Sali quassù, in modo che tu possa vedere le cose così come sono comprensibili da quel punto di vista che, per così dire, è quello di Dio: colui che era, che è, che viene, il principio e la fine, l’Alfa e l’Omega, l’Onnipotente, il Pantocrator. Vieni, sali quassù, ti mostrerò le cose. C’è una porta da varcare, questa porta è spalancata per l’occasione. Giovanni può attraversare la porta perché è autorizzato a farlo, è esattamente questo il dono carismatico che compete a lui, così come ad ogni altro credente.

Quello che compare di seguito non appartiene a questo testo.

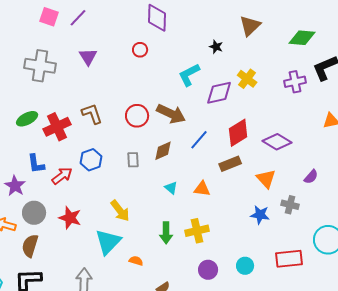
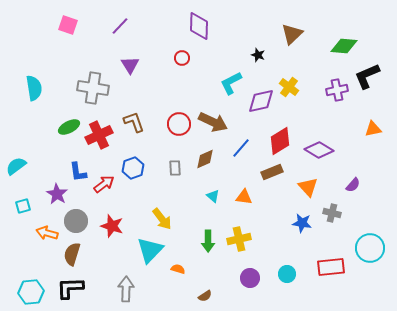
pink square: (49, 17) -> (68, 25), moved
gray cross: (40, 66) -> (93, 88), moved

La porta è aperta, sali quassù e vedrai le cose come stanno.

Una voce lo chiama, una voce che già risuonava all’inizio di tutto, al cap. 1, come una tromba. Questa tromba suona per indire il giubileo. "Sali quassù, ti mostrerò le cose che debbono accadere in seguito". Questa formula linguistica è propria del linguaggio apocalittico, ricorre nel libro di Daniele, che è il grande testo apocalittico dell’AT., e sta ad indicare esattamente il compimento definitivo della storia guardata e interpretata a partire dalla fine: le cose che debbono accadere in seguito, le cose compiute. E’ in quanto le cose sono già compiute sotto lo sguardo del creatore che diventano comprensibili. Sali quassù.

«Subito fui rapito in estasi». Giovanni fu preso da un vento poderoso, che lo trascina, lo trasporta, e, nello stesso tempo, lo riempie, lo trasforma, gli conferisce una nuova intensità vitale, una capacità di guardare, di sentire, di ascoltare, di comunicare: fui rapito in estasi. Questa estasi non è un assopimento melenso e svenevole, è un’esperienza di massimo potenziamento di tutte le capacità, le energie, le urgenze vitali.

Uno stava seduto su un trono

«Ed ecco, c'era un trono nel cielo, e sul trono uno stava seduto». Questo trono rinvia immediatamente a una corte, una reggia, una posizione regale, quella che compete esattamente a colui che siede su un trono, ma ci rendiamo subito conto che il trono di cui si parla, ha tutte le caratteristiche di un macigno cubico, la forma tipica degli altari. L’altare, nella concezione degli antichi, era un’ara, una graticola, un focolare dove brucia legna e rimane la brace sempre accesa, in modo che possa essere consumata la carne delle vittime. L’altare: un focolare massiccio, poderoso, che funziona come un’ara, al di sopra della quale spunta la fiamma. C’è uno che sta seduto sul trono: non ci viene descritto questo personaggio, che rimane anonimo. Il Dio vivente nell’ATn è senza nome o meglio: il nome che lo rivela, nello stesso tempo lo rende trascendente; è il nome impronunciabile. Dio siede sul trono. Da questo momento in poi sarà citato con questa circonlocuzione: "colui che siede sul trono".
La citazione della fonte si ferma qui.